**REQUIREMENT:** If a line in the data below includes the string "能量分布", please return a copy of it.

[DATA SHOWN — start]

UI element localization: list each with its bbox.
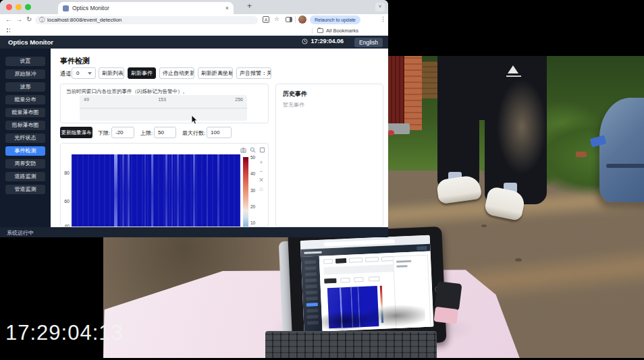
waterfall-chart-panel: + − ✕ ⌂ 80 60 40 50 40 30 20 10 [60,143,269,227]
refresh-events-button[interactable]: 刷新事件 [128,67,156,79]
slider-track [80,108,247,109]
language-toggle-button[interactable]: English [354,38,383,47]
mini-heatmap [327,286,379,328]
browser-tab[interactable]: Optics Monitor × [58,2,234,14]
toolbar-divider [295,16,296,23]
slider-tick-max: 256 [235,97,243,102]
heatmap-streak [207,154,208,227]
camera-icon[interactable] [240,147,246,153]
address-bar[interactable]: ⓘ localhost:8008/event_detection [35,16,258,24]
sidebar-item-event-detection[interactable]: 事件检测 [5,146,45,156]
sidebar-item-road-monitoring[interactable]: 道路监测 [5,172,45,181]
history-title: 历史事件 [283,90,307,98]
system-status-text: 系统运行中 [7,229,34,237]
colorbar-tick: 40 [250,171,255,176]
back-icon[interactable]: ← [5,16,12,23]
ground-debris [481,224,487,227]
sidebar-item-perimeter-security[interactable]: 周界安防 [5,159,45,169]
refresh-list-button[interactable]: 刷新列表 [99,67,124,79]
red-object [387,130,394,136]
system-clock: 17:29:04.06 [311,38,344,44]
history-empty-text: 暂无事件 [283,101,304,109]
app-navbar: Optics Monitor 17:29:04.06 English [0,36,388,49]
pan-icon[interactable] [259,147,265,153]
forward-icon[interactable]: → [16,16,22,23]
heatmap-streak [144,154,146,227]
profile-avatar[interactable] [298,16,306,24]
events-note: 当前时间窗口内各位置的事件（闪烁标记为告警中）。 [66,88,188,95]
heatmap-streak [122,154,124,227]
heatmap-streak [193,154,195,227]
pant-leg-left [437,56,479,189]
zoom-out-icon[interactable]: − [257,167,266,176]
red-gate [388,56,404,129]
heatmap[interactable] [72,154,240,227]
bookmarks-divider [312,28,313,34]
sound-alarm-off-button[interactable]: 声音报警：关 [236,67,271,79]
sidebar-item-energy-waterfall[interactable]: 能量瀑布图 [5,108,45,117]
sidebar-item-indicator-waterfall[interactable]: 指标瀑布图 [5,121,45,130]
reset-axes-home-icon[interactable]: ⌂ [257,185,266,193]
colorbar-tick: 10 [250,220,255,225]
browser-menu-icon[interactable]: ⋮ [380,16,386,22]
bookmark-star-icon[interactable]: ☆ [274,16,279,22]
autoscale-icon[interactable]: ✕ [257,176,266,185]
side-panel-icon[interactable] [286,17,292,22]
channel-select[interactable]: 0 [72,67,96,79]
sidebar-item-pipeline-monitoring[interactable]: 管道监测 [5,185,45,194]
zoom-icon[interactable] [250,147,256,153]
new-tab-button[interactable]: + [247,1,252,11]
tab-strip: Optics Monitor × + ˅ [0,0,388,14]
relaunch-to-update-button[interactable]: Relaunch to update [310,16,360,24]
heatmap-streak [128,154,130,227]
stop-auto-update-button[interactable]: 停止自动更新 [159,67,194,79]
mini-app-title [304,251,321,254]
heatmap-streak [151,154,154,227]
tab-close-icon[interactable]: × [225,5,229,11]
mouse-cursor [191,115,199,125]
ground-debris [515,258,522,262]
position-slider[interactable]: 49 153 256 [80,95,247,121]
minimize-window-button[interactable] [16,4,22,10]
heatmap-streak [184,154,185,227]
heatmap-streak [171,154,173,227]
lower-limit-label: 下限: [98,129,110,137]
tablet-screen-mini-ui [300,235,434,332]
app-status-bar: 系统运行中 [0,227,388,237]
max-rows-input[interactable]: 100 [207,127,232,138]
app-sidebar: 设置 原始脉冲 波形 能量分布 能量瀑布图 指标瀑布图 光纤状态 事件检测 周界… [0,49,51,227]
pants-logo-icon [508,65,518,73]
sidebar-item-waveform[interactable]: 波形 [5,82,45,92]
channel-value: 0 [76,70,79,76]
heatmap-streak [177,154,179,227]
maximize-window-button[interactable] [25,4,31,10]
lower-limit-input[interactable]: -20 [111,127,134,138]
brick-fragment [576,152,587,157]
browser-window: Optics Monitor × + ˅ ← → ↻ ⓘ localhost:8… [0,0,388,237]
mini-history-panel [393,255,431,332]
tab-search-chevron-icon[interactable]: ˅ [375,3,385,11]
sidebar-item-settings[interactable]: 设置 [5,57,45,66]
power-bank [433,281,462,324]
site-info-icon[interactable]: ⓘ [39,16,45,24]
all-bookmarks-button[interactable]: All Bookmarks [326,28,358,34]
sidebar-item-raw-pulse[interactable]: 原始脉冲 [5,69,45,79]
zoom-in-icon[interactable]: + [257,158,266,167]
timecode-overlay: 17:29:04:13 [5,321,124,345]
apps-grid-icon[interactable] [5,28,10,33]
sidebar-item-energy-distribution[interactable]: 能量分布 [5,95,45,104]
refresh-distance-coords-button[interactable]: 刷新距离坐标 [198,67,233,79]
mini-english-chip [417,246,427,251]
translate-icon[interactable]: A [263,16,269,23]
web-page: Optics Monitor 17:29:04.06 English 设置 原始… [0,36,388,237]
update-waterfall-button[interactable]: 更新能量瀑布 [60,127,92,138]
upper-limit-label: 上限: [140,129,153,137]
mini-colorbar [380,286,383,323]
reload-icon[interactable]: ↻ [26,16,32,23]
upper-limit-input[interactable]: 50 [154,127,176,138]
plotly-modebar [240,147,265,153]
chevron-down-icon [88,72,92,75]
sidebar-item-fiber-status[interactable]: 光纤状态 [5,133,45,143]
close-window-button[interactable] [6,4,12,10]
mini-content [319,251,434,332]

[DATA SHOWN — finish]

**REPLY TO THE EXERCISE:**
app-sidebar: 设置 原始脉冲 波形 能量分布 能量瀑布图 指标瀑布图 光纤状态 事件检测 周界… [0,49,51,227]
sidebar-item-energy-distribution[interactable]: 能量分布 [5,95,45,104]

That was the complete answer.